(Data items)
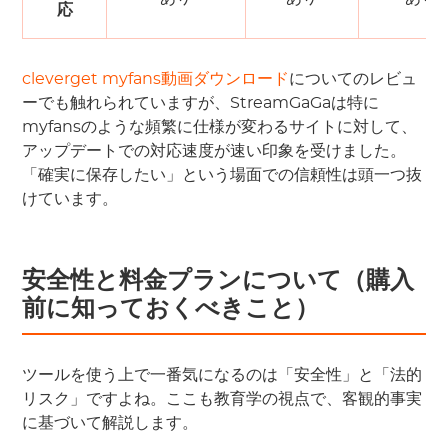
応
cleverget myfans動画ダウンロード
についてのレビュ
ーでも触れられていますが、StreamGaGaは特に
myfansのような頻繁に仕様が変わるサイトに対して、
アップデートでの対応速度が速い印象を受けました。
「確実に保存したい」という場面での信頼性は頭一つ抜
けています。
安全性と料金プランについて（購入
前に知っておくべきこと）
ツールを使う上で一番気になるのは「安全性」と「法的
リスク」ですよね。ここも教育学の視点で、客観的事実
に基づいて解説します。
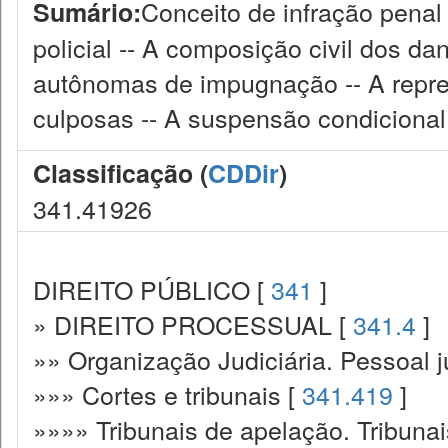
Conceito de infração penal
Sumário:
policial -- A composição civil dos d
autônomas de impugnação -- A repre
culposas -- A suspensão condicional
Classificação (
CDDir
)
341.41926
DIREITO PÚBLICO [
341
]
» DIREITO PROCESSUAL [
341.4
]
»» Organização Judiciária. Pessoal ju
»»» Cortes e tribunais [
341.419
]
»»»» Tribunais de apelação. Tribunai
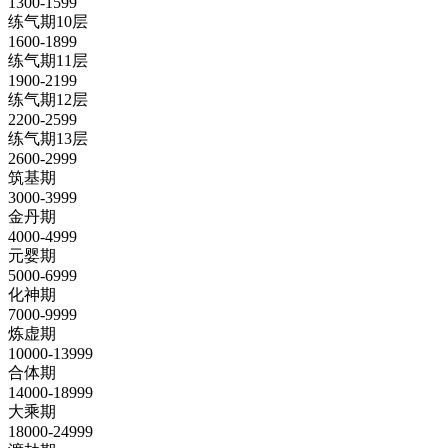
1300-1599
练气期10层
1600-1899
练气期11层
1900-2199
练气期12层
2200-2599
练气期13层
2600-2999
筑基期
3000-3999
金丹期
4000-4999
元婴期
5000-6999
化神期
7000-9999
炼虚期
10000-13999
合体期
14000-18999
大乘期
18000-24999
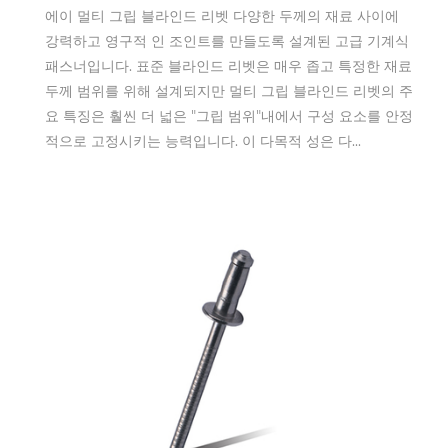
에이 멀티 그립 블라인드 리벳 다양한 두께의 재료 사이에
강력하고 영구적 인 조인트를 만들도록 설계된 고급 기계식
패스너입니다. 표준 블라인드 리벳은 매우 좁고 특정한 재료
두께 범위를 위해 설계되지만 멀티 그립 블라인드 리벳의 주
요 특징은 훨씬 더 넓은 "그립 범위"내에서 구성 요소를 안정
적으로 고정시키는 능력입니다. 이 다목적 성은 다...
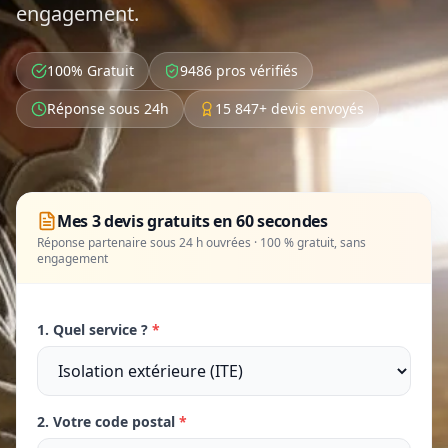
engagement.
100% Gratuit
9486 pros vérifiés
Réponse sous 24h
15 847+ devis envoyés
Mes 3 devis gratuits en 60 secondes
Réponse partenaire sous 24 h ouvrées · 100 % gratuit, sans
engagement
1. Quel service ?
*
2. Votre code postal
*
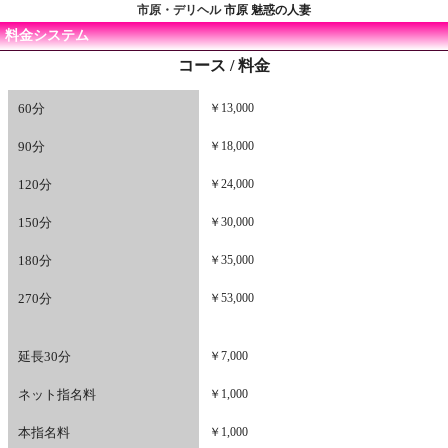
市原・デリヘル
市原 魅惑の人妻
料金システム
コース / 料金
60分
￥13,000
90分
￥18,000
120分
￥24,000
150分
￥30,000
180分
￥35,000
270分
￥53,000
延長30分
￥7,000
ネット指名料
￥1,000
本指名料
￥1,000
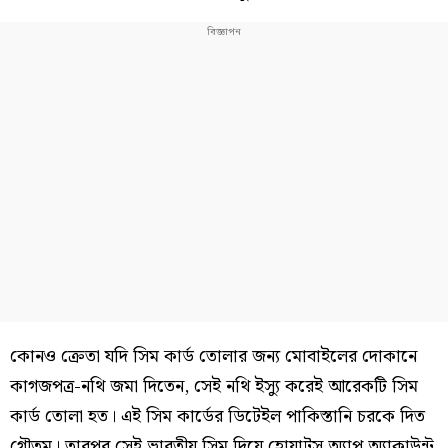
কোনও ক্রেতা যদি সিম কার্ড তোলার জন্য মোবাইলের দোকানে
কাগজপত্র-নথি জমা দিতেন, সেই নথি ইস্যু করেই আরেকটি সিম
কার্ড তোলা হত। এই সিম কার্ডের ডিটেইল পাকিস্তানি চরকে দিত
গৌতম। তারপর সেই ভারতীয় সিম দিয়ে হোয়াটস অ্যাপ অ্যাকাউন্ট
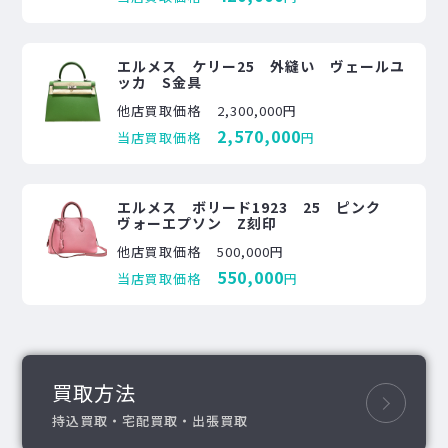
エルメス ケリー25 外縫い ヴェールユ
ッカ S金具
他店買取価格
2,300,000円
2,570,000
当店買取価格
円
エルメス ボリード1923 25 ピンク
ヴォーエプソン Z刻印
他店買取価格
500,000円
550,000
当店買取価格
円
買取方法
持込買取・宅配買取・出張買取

**EXERCISE AIM**: From the line containing "적으로 고정시키는 능력입니다. 이 다목적 성은 다..." down to the final line of the records above, restate every line word for word, add nothing, and skip the pictures.

**TASK ANSWER**:
적으로 고정시키는 능력입니다. 이 다목적 성은 다...
engagement.
100% Gratuit
9486 pros vérifiés
Réponse sous 24h
15 847+ devis envoyés
Mes 3 devis gratuits en 60 secondes
Réponse partenaire sous 24 h ouvrées · 100 % gratuit, sans
engagement
1. Quel service ?
*
2. Votre code postal
*
市原・デリヘル
市原 魅惑の人妻
料金システム
コース / 料金
60分
￥13,000
90分
￥18,000
120分
￥24,000
150分
￥30,000
180分
￥35,000
270分
￥53,000
延長30分
￥7,000
ネット指名料
￥1,000
本指名料
￥1,000
কোনও ক্রেতা যদি সিম কার্ড তোলার জন্য মোবাইলের দোকানে
কাগজপত্র-নথি জমা দিতেন, সেই নথি ইস্যু করেই আরেকটি সিম
কার্ড তোলা হত। এই সিম কার্ডের ডিটেইল পাকিস্তানি চরকে দিত
গৌতম। তারপর সেই ভারতীয় সিম দিয়ে হোয়াটস অ্যাপ অ্যাকাউন্ট
エルメス ケリー25 外縫い ヴェールユ
ッカ S金具
他店買取価格
2,300,000円
2,570,000
当店買取価格
円
エルメス ボリード1923 25 ピンク
ヴォーエプソン Z刻印
他店買取価格
500,000円
550,000
当店買取価格
円
買取方法
持込買取・宅配買取・出張買取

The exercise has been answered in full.